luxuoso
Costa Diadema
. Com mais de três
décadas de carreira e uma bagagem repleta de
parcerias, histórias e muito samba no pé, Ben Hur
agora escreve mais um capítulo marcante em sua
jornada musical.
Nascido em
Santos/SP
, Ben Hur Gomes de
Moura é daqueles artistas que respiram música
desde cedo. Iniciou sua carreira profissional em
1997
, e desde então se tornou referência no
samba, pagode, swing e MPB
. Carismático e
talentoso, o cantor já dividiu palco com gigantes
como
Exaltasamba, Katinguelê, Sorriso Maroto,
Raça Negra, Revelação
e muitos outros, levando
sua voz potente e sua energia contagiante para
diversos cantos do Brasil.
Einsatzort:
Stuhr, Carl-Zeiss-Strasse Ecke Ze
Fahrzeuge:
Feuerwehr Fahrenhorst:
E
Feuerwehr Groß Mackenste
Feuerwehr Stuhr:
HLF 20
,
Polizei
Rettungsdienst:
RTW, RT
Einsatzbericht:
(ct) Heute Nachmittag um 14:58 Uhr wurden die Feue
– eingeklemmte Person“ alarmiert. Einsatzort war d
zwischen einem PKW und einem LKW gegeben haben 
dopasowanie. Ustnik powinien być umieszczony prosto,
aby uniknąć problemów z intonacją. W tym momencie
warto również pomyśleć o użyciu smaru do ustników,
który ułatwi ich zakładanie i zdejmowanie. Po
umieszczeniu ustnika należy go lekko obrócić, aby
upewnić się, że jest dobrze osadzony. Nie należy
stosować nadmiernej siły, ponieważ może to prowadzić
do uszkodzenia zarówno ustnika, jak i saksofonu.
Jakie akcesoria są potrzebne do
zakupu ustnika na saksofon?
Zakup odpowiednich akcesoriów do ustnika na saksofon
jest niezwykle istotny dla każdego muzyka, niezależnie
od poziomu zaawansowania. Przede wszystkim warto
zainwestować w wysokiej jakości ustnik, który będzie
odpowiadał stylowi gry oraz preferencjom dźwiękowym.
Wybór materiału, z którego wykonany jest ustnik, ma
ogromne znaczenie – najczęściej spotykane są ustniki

ASSIGNMENT: In full and word for word, set down the records shown above.

ANSWER TO THIS PROBLEM:
luxuoso
Costa Diadema
. Com mais de três
décadas de carreira e uma bagagem repleta de
parcerias, histórias e muito samba no pé, Ben Hur
agora escreve mais um capítulo marcante em sua
jornada musical.
Nascido em
Santos/SP
, Ben Hur Gomes de
Moura é daqueles artistas que respiram música
desde cedo. Iniciou sua carreira profissional em
1997
, e desde então se tornou referência no
samba, pagode, swing e MPB
. Carismático e
talentoso, o cantor já dividiu palco com gigantes
como
Exaltasamba, Katinguelê, Sorriso Maroto,
Raça Negra, Revelação
e muitos outros, levando
sua voz potente e sua energia contagiante para
diversos cantos do Brasil.
Einsatzort:
Stuhr, Carl-Zeiss-Strasse Ecke Ze
Fahrzeuge:
Feuerwehr Fahrenhorst:
E
Feuerwehr Groß Mackenste
Feuerwehr Stuhr:
HLF 20
,
Polizei
Rettungsdienst:
RTW, RT
Einsatzbericht:
(ct) Heute Nachmittag um 14:58 Uhr wurden die Feue
– eingeklemmte Person“ alarmiert. Einsatzort war d
zwischen einem PKW und einem LKW gegeben haben 
dopasowanie. Ustnik powinien być umieszczony prosto,
aby uniknąć problemów z intonacją. W tym momencie
warto również pomyśleć o użyciu smaru do ustników,
który ułatwi ich zakładanie i zdejmowanie. Po
umieszczeniu ustnika należy go lekko obrócić, aby
upewnić się, że jest dobrze osadzony. Nie należy
stosować nadmiernej siły, ponieważ może to prowadzić
do uszkodzenia zarówno ustnika, jak i saksofonu.
Jakie akcesoria są potrzebne do
zakupu ustnika na saksofon?
Zakup odpowiednich akcesoriów do ustnika na saksofon
jest niezwykle istotny dla każdego muzyka, niezależnie
od poziomu zaawansowania. Przede wszystkim warto
zainwestować w wysokiej jakości ustnik, który będzie
odpowiadał stylowi gry oraz preferencjom dźwiękowym.
Wybór materiału, z którego wykonany jest ustnik, ma
ogromne znaczenie – najczęściej spotykane są ustniki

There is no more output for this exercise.